August 11, 2016

Day 83 - High Water Waiting

We tried to time our arrival into Ire Inlet on Anger Island for high water slack at around 4pm, but we made better progress than expected and needed to kill some time before entering. We cut the engine and drifted for an hour while we ate lunch. It was tough duty on a windy summer day in the sunshine with wild coastline all around. Kay and Wendy put together a delicious spinach salad with tuna salad on crackers. We drifted along at two knots in a stiff, steady breeze, without the benefit of sails.

The further we get from Prince Rupert, the more remote it feels. There are no longer any signs of human presence and we only saw one other vessel all day. We passed Sine, Cosine and Tangent Islands, so named by surveyors who found the islands difficult to record without trigonometric conveniences.

The entrance into the inlet was about as narrow as we've seen on this trip, with rocks on one side and fallen trees encroaching on the other. Threading our way through, we were glad for the high tide.

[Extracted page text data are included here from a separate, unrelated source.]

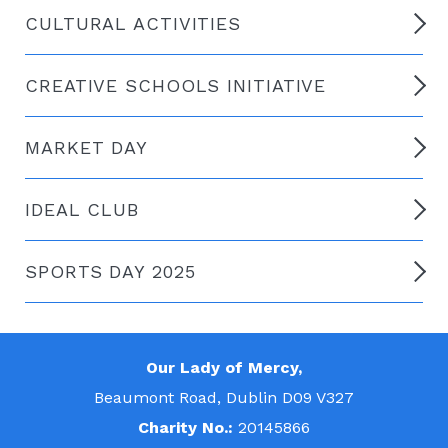
CULTURAL ACTIVITIES
CREATIVE SCHOOLS INITIATIVE
MARKET DAY
IDEAL CLUB
SPORTS DAY 2025
Our Lady of Mercy,
Beaumont Road, Dublin D09 V327
Charity No.:
20145866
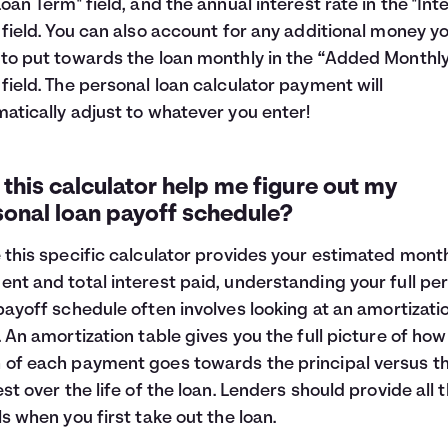
Loan Term" field, and the annual interest rate in the "Int
 field. You can also account for any additional money y
to put towards the loan monthly in the “Added Monthl
field. The personal loan calculator payment will
atically adjust to whatever you enter!
this calculator help me figure out my
sonal loan payoff schedule?
 this specific calculator provides your estimated mont
nt and total interest paid, understanding your full pe
payoff schedule often involves looking at an
amortizati
. An amortization table gives you the full picture of how
of each payment goes towards the principal versus t
est over the life of the loan. Lenders should provide all 
ls when you first take out the loan.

There's a sidebar in our guidebook by Douglass detailing the misfortune of one sailboat that got their rigging wrapped up in one of the trees on the way in and were forced to extricate themselves with saws, doing considerable damage to the boat in the process. Thankfully we avoided such pitfalls, but we did see the results of their labors fifteen years later.

Tomorrow we'll make our way out the way we came in. Getting out at high tide again will mean a 5am start. Up at 4:50 and out at 5:00; there'll be no waiting around for it.